Le parti communiste Palestinien fondé en 1922 est le seul parti antisioniste du Yichouv, à l’exception de l’Agoudat Israël des juifs ultra-orthodoxes. En 1947, au moment du plan de partage de l’Onu, il prône un Etat « arabo-juif ». Il devient le Parti Communiste Israélien (Maki) en 1948 et soutient l’Union Soviétique. Il cesse toutefois de s’opposer à l’immigration juive à partir des années 60.
L’Hashomer Hatsaïr , premier mouvement de jeunesse sioniste de gauche, participe à la création de la Histadrout et bien sûr au mouvement kibboutzique. Il se structure en organisation en 1927 et devient le parti ouvrier Hashomer Hatsaïr en 1946, par fusion avec la Ligue socialiste. Avant l’indépendance, il se prononce pour un Etat binational, sur une base égalitaire entre populations juive et arabe et sans limitation de l’immigration juive.
Les tensions internes s’apaiseront à l’approche de la guerre d’indépendance et marginaliseront les courants de la gauche plus radicale. C’est donc Ben Gourion qui impose sa vision de l’Etat et son parti qui remportera les premières élections législatives. Le Mapaï deviendra le parti Travailliste en 1968, sous l’appellation Maarah’, mais la couleur politique ne change pas, pour le parti qui restera au pouvoir sans discontinuer jusqu’en 1977. Cette première défaite électorale de la gauche en 1977 au profit de la droite – le fameux « renversement » – a aussi marqué le premier désaveu du sionisme socialiste comme le représentant d’une élite ashkénaze déconnectée de l’immigration des Juifs orientaux.
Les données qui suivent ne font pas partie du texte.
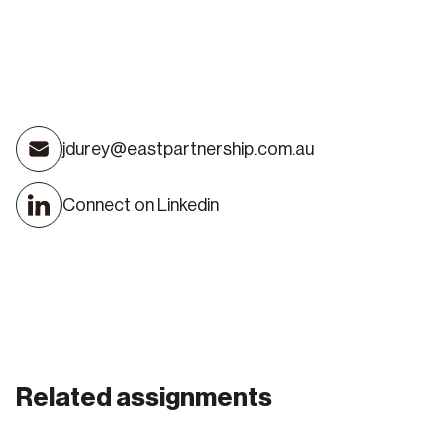
James Durey
jdurey@eastpartnership.com.au
DIRECTOR
Connect on Linkedin
Related assignments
La renaissance des années 90
Ce n’est qu’en 1992 que la gauche reprend la main. Le parti Travailliste remporte 44 mandats et le Meretz, qui vient de se créer sur la fusion du Mapam, de Ratz et du parti Shinouï, obtient 12 sièges à la Knesset. Mais ce sera la dernière victoire. L’assassinat d’Itzhak Rabin en 1995 marque une rupture. Et désormais, les partis de la gauche sioniste entament un recul progressif dans l’électorat israélien. Ehud Barak, élu au suffrage direct en 1999, sera le dernier Premier ministre travailliste. Quant au parti Travailliste, il changera quatre fois de nom et 12 fois de dirigeant au cours des deux décennies suivantes, passant même des alliances électorales avec des partis centristes ou sectoriels pour tenter d’élargir sa base. Une stratégie qui lui permettra de frôler la victoire avec 24 mandats aux législatives de 2015, sous la direction d’Itzhak Herzog, grâce à son union avec le parti Tnuah de Tsipi Livni, l’ancienne dirigeante du parti centriste Kadima. Le Meretz de son côté obtenait 5 sièges.
L’érosion
Lors des trois scrutins qui ont suivi, le parti Travailliste a poursuivi son érosion, tandis que le Meretz parvenait à maintenir ses forces. En mars 2020, les deux partis se sont pourtant alliés avec le parti Gesher pour parvenir à 7 sièges, avant que le leader travailliste Amir Peretz et l’un de ses deux députés ne rejoignent finalement le gouvernement Netanyahou.
Pour le scrutin du 23 mars, les deux partis de gauche ont repris leur indépendance. Mais cette fois sous la direction de Merav Michaeli, le parti Travailliste vise le segment électoral du Meretz. Le dernier à s’identifier encore à la gauche.